◆ **TASK TO CARRY OUT**
Write out word for word each line from the top of the material through the line that has "Zakupy u nas". Pictures do not go in.

◆ **SUPPLIED MATERIAL**
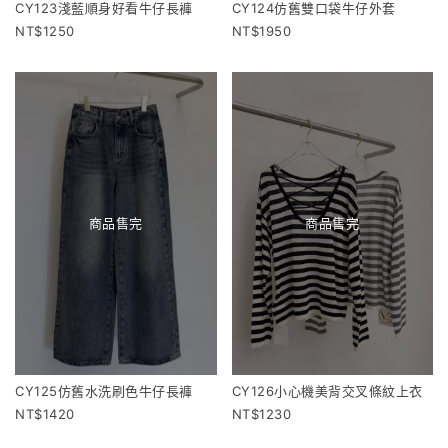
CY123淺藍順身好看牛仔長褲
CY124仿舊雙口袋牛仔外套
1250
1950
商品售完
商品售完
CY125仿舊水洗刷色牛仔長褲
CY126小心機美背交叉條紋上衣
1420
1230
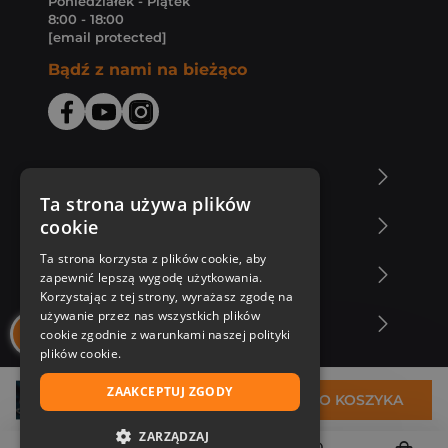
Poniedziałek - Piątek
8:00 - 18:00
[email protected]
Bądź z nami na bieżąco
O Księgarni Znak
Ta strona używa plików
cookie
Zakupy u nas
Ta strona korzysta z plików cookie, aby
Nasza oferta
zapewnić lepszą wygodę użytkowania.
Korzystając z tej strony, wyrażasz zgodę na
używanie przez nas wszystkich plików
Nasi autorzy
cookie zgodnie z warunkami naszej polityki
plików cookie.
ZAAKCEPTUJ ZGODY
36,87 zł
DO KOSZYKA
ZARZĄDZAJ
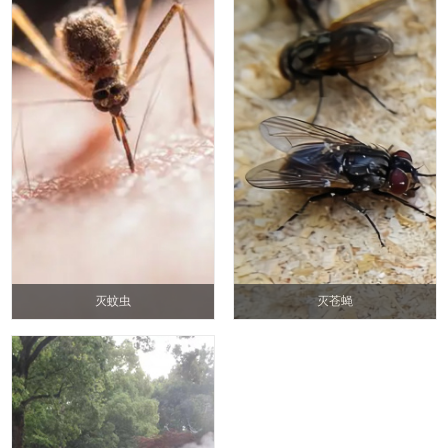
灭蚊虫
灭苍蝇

◆ **ANSWER FOR THE TASK**
CY123淺藍順身好看牛仔長褲
CY124仿舊雙口袋牛仔外套
1250
1950
商品售完
商品售完
CY125仿舊水洗刷色牛仔長褲
CY126小心機美背交叉條紋上衣
1420
1230
Poniedziałek - Piątek
8:00 - 18:00
[email protected]
Bądź z nami na bieżąco
O Księgarni Znak
Ta strona używa plików
cookie
Zakupy u nas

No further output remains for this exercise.